Hi, I'm Vineta Jackson, and I'm obsessed with gardening!
I've grown hundreds of different plants, many of them started from seed. My favorite flowers are dahlias, and I have over 60 different varieties growing in the garden. I'm also a member of the Puget Sound Dahlia Association and plan to help out with the Volunteer Park dahlia garden this coming year.
How I Got Started Gardening
I spent a lot of time outside as a kid. There was a huge, brambly raspberry patch in the front yard, and I would find a little clearing to sit down with a book and pick the surrounding berries.
Then I would grab a few green onions from the vegetable garden to munch on (yes, seriously!) and wander down to the pond to see what the ducks were up to. Ah, to be a kid again!
As an adult, it was a bit more difficult to get started gardening in my own space. Other than a pot of herbs on a windowsill, there wasn't really anywhere to grow anything in those tiny, dark apartments! It wasn't until we bought our first condo with TWO balconies that I became bitten by the gardening bug.
I was always experimenting to see what I could grow in such a small space. I packed the railing full of planters for beautiful annual flowers, and grew a small Japanese maple in a pot as a privacy screen. I loved sitting out on that little deck, surrounded by plants!
When we started looking for a house, one of my major requirements was a yard for our son and a garden for me. After a year of searching, we finally found it!
When we bought our house, it was obvious that someone had loved and cared for the garden in the past. Mature Japanese maple trees and established evergreen shrubs formed a beautiful structure for the planting beds.
However, it had been years since someone actively cared for this garden. Other than a few foundational plants, the rest of the space was a blank slate, just waiting for me to transform!
When you first enter the backyard, you encounter this large garden bed. It was filled with irises that were so crowded, none of them flowered! All we would get is leafy foliage and a bunch of weeds.
Over that first summer, I spent every sunny weekend pulling out hundreds of iris rhizomes and all those weeds. Eventually, this overgrown garden bed was cleared and is now being turned into a waterfall and pond!

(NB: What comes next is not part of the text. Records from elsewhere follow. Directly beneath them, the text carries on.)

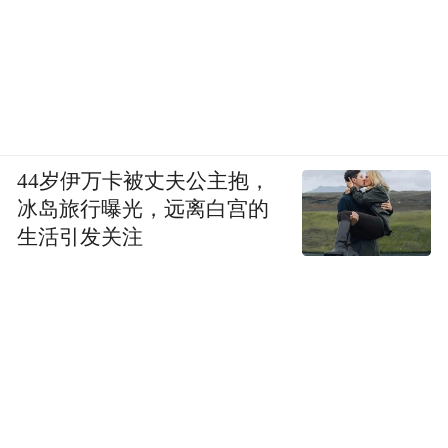
44岁伊万卡被丈夫公主抱，
冰岛旅行曝光，远离白宫的
生活引发关注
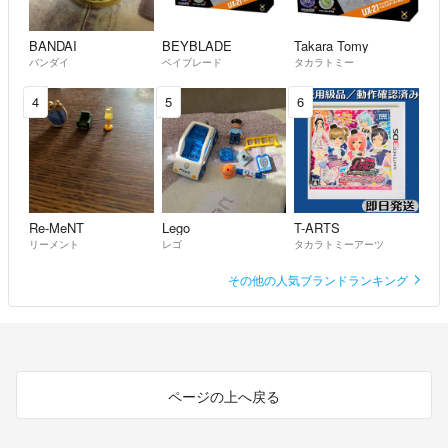
BANDAI
BEYBLADE
Takara Tomy
バンダイ
ベイブレード
タカラトミー
4
5
6
Re-MeNT
Lego
T-ARTS
リーメント
レゴ
タカラトミーアーツ
その他の人気ブランドランキング
ページの上へ戻る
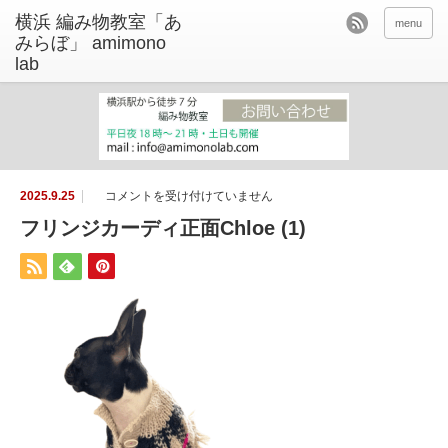
menu
フ
2025.9.25
コメントを受け付けていません
リ
ン
フリンジカーディ正面Chloe (1)
ジ
カ
ー
デ
ィ
正
面
C
h
l
o
e
(1)
は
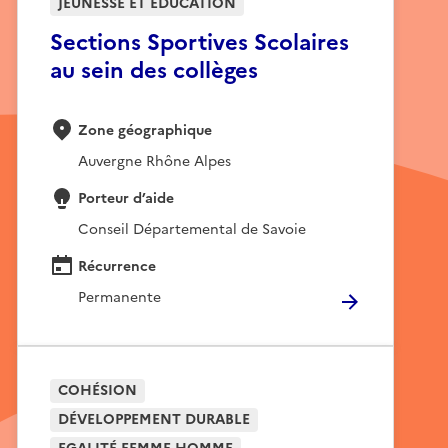
JEUNESSE ET EDUCATION
Sections Sportives Scolaires
au sein des collèges
Zone géographique
Auvergne Rhône Alpes
Porteur d’aide
Conseil Départemental de Savoie
Récurrence
Permanente
COHÉSION
DÉVELOPPEMENT DURABLE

The rest of the backyard has a shady, park-like feel that I absolutely love! The apple doesn't fall far from the tree, but instead of hiding in the raspberry patch, my son loved to sit under the weeping Japanese maple tree to read.
But the backyard also has some gardening challenges. It's dominated by a giant English walnut tree that creates dense shade in the summer. In addition, walnut trees release a chemical called juglone into the surrounding soil, which kills off competing plants!
It's taken a lot of trial and error to find plants that can survive in this shady spot. Ferns are one species that are juglone-resistant, and I've been dividing and transplanting ferns throughout the garden to fill in the bare spots. I've also added various hostas, rhododendrons, and epimediums to the space, which can also withstand the walnut's chemical.
My dream is to build a large greenhouse at the far end of this space. The plants inside will be protected from the walnut's juglone, and it will become a bright and cheerful refuge for my family during those dark, rainy Seattle winters.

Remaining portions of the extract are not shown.